After only two of my five recent months in Berkeley, I had come to notice and enjoy the youthful history of the place, a past of energy and resistance that confronted me at every corner. As I wrote in February, the history of Berkeley seemed to factor into every event I attended, every classroom I entered, every street I walked upon. So many of the people I met in California had an extensive knowledge of, or even experience from, the local past that lent them a stabilizing sense of place, a curious pride in where they lived. They spoke of it in conversation, painted it in murals, and counseled it in their daily lives.
I wondered at the way my life in New York had never seemed to include such a community-based, personal appreciation of the city’s history. New York’s past had only spoken to me in what I’d considered the rather monotone voice of Ken Burns’ documentaries, or through the words of historical novels like Kevin Baker’s Paradise Alley. The books and the movies spoke of an invisible time, of buildings I could no longer see, and landmark city squares long since torn up and redeveloped. The Onion Tours of Manhattan neighborhoods seemed to primarily highlight historically prominent buildings or businesses commemorated merely by a plaque, if they were visibly remembered in any way at all. As New Yorkers, I thought, perhaps we are proud enough of our city without needing the past to lend substance to our pride. We need no historic “sense of place” here to feel the history-forging energy pulsing in our people.
Back in New York, just a few weeks into working for the New Amsterdam Public Market Association, I have begun to realize what we are missing here, what it would be like were our history even just to echo from the remaining cobblestones, to sound from the horns of the boats on the river, and to ring round a commerce revived in the now vacant market halls of the Seaport. Such an historical presence might still be brought to life in New York, and would not only lend a (perhaps superfluous) sense of place and pride, but would potentially do something much more powerful, and perhaps necessary: it would inform the change and action we require, in our age of global warming and agricultural crisis.
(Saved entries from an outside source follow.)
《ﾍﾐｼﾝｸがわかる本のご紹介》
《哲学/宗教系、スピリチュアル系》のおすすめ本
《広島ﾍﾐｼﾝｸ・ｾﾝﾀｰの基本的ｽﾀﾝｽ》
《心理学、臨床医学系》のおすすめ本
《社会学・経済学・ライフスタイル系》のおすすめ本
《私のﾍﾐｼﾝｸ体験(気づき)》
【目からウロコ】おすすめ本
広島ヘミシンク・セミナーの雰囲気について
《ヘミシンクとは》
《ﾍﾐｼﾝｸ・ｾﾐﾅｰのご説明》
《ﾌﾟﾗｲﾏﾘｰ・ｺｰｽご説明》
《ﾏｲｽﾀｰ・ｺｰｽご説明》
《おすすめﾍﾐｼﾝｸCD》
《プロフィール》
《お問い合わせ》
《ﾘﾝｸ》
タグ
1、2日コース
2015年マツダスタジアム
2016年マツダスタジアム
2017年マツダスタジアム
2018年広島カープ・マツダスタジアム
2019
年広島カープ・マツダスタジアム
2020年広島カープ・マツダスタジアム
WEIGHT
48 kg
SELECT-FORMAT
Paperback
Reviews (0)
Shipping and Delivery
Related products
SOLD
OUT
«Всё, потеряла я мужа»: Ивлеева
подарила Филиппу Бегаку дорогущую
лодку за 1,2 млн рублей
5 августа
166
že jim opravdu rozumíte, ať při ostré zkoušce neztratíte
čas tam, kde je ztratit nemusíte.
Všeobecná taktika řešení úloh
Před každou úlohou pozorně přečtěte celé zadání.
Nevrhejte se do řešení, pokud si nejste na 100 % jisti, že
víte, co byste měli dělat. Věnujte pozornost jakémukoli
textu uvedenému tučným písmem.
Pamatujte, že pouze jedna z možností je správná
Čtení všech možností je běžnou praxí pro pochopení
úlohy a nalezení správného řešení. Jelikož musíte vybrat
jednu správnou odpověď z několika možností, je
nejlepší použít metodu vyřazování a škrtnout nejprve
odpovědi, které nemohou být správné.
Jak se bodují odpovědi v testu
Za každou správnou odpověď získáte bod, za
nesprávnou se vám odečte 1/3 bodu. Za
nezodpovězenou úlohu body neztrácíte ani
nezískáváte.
As New Amsterdam Market’s Robert Lavalva can explain in much more passionate depth and detail than I have yet absorbed, the Seaport is a unique neighborhood in part because it was saved from development by the City in the late 1960’s. Barbara Mensch captured in photographs the local livelihoods that were soon to disappear, but there was more to the area than her “old timers.” The Seaport was considered a neighborhood of an historically small scale, commercial prominence, and cultural legacy that merited preservation, where New Yorkers might learn of the City’s past, and experience something of what it was like, without any need for tacky recreation or reenactments. The landmark district was extraordinarily preserved from destruction and redevelopment, yet rather than foster relevant, historic businesses, museums, markets, and open spaces, the area digressed from this purpose, and surrendered itself to commercial enterprises and fast-food chains. Today there remain two, currently vacant, buildings, which the New Amsterdam Market would preserve from this same unfortunate, impending fate. The Market would in fact return the buildings to their original use (!) as market halls.
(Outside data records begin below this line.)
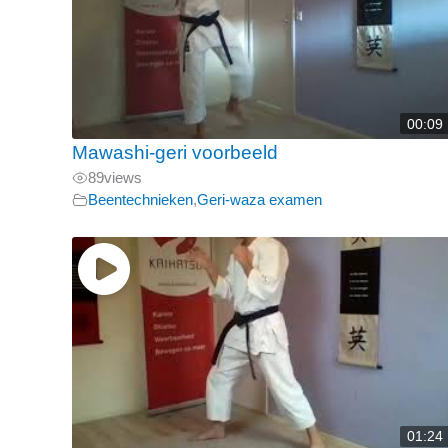
00:09
Mawashi-geri voorbeeld
89
views
Beentechnieken
,
Geri-waza examen
01:24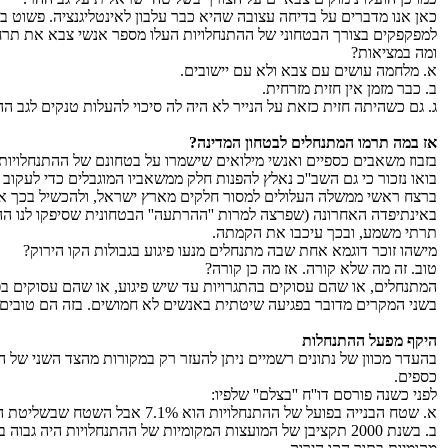
כאן אנו מדברים על בדיחה עצובה שהיא כבר עלבון לאינטליגנציה. פשוט בב
למפקפקים בצורך הבטחוני של ההתנחלויות העלו מספר אנשי צבא את תרחי
ומה במציאות?
א. מלחמה עושים עם צבא ולא עם יישובים.
ב. כבר מזמן אין חזית מזרחית.
ג. גם כשהיתה חזית כזאת על הנייר לא היה לה סיכוי להעלות טנקים לגב ההר מבקעת הירדן מבלי שהם יושמדו 200
אז במה תרמו המתנחלים לבטחון המדינה?
בזבוז משאבים כספיים ואנשי מילואים שישמרו על בטחונם של ההתנחלויות
בואו נזכור כי גם השב''כ נאלץ להפנות חלק ממשאביו המוגבלים כדי לעקוב א
ברצח ראשי ממשלה העלולים למסור חלקים מארץ ישראל, ולהכשיל בכך א
באינתיפדה האחרונה (שפרצה למרות ''ההרתעה'' הבטחונית שסיפקו לנו הה
תרתי משמע, ובכך עיכבו את הקמתה.
מישהו זוכר דוגמא אחת שבה מתנחלים מנעו פיגוע בגבולות הקו הירוק?
טוב. זה מה שלא קורה. אז מה כן קורה?
המתנחלים, או שהם עסוקים בהתגרויות עד שיש פיגוע, או שהם עסוקים בפ
בשני המקרים מדובר בפגיעה שיטתית באנשים לא חמושים. בזה הם טובים 
היקף מפעל ההתנחלות
בהעדר מכוון של נתונים רשמיים ניתן להעזר רק במקורות מהצד השני של 
כספים.
לפני כשנה פורסם דו''ח ''בצלם'' שלפיו:
א. שטח הבנייה בפועל של ההתנחלויות הוא 1%.7 אבל השטח שבשליטת ההתנחלויות מגיע ל- 41%.9. במילים אחרות: העקרון הוא שכל מה שאינו מיושב בפועל ע''י ערבים עומד לרשות המתנחלים.
ב. בשנת 2000 תקציבן של המועצות המקומיות של ההתנחלויות היה גבוה ב-‏65% ממועצות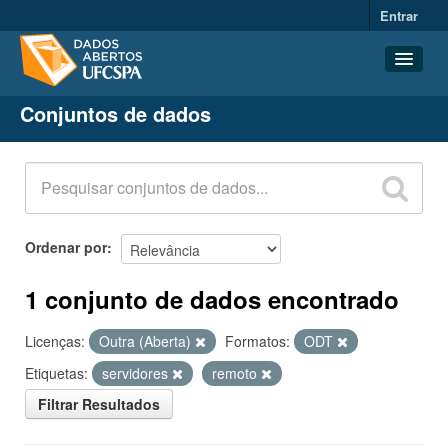
Entrar
Conjuntos de dados
Conjuntos de dados
Organizações
Grupos
Sobre
Ordenar por
1 conjunto de dados encontrado
Licenças:
Outra (Aberta)
Formatos:
ODT
Etiquetas:
servidores
remoto
Filtrar Resultados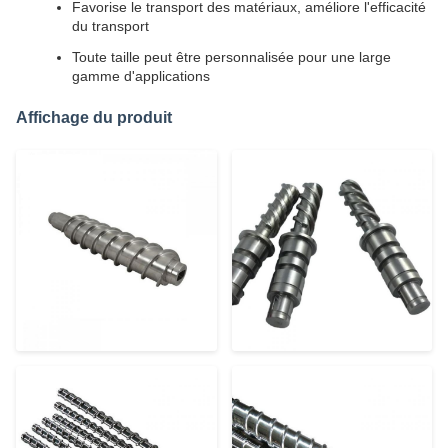
Favorise le transport des matériaux, améliore l'efficacité
du transport
Toute taille peut être personnalisée pour une large
gamme d'applications
Affichage du produit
What I find extraordinary about the Market project, in this context, is that the sort of wild and agricultural commerce to be encouraged is at once historically appropriate for the Seaport neighborhood and particularly relevant to the City today. Our food system is in crisis, and we must embrace the practice of skills and businesses that thrived before cheap energy became a necessity, and before industrialization enabled anonymous factory-style production of our food. Energy is no longer cheap, and industrial agriculture is debilitating not only our health, but that of our land.
We, of the City, require what the Market identifies as true purveyors – grocers and butchers, cheesemongers and foragers – whose sources are personal, whose knowledge and expertise we can trust, whose growth will depend upon our support rather than our oil, and whose friendship we deserve. As it is envisioned, New Amsterdam Market would be the oft advised, rarely taken step into the future with an eye on the past. The steps towards our future food system require this attentiveness to historic practices, and the Seaport neighborhood, with its own history in this work, is a perfect place for these steps to begin.
The essentially agrarian ideals of the Market may be accused of catering to nostalgia, but there is more than sentimental value in the past the Market would embrace. If the New Amsterdam Market were to be allowed to bring the Seaport market halls back to life, it would bring life back to the history of New York as well, utilizing, of course, the history-forging energy that I have always known to pulse within this city.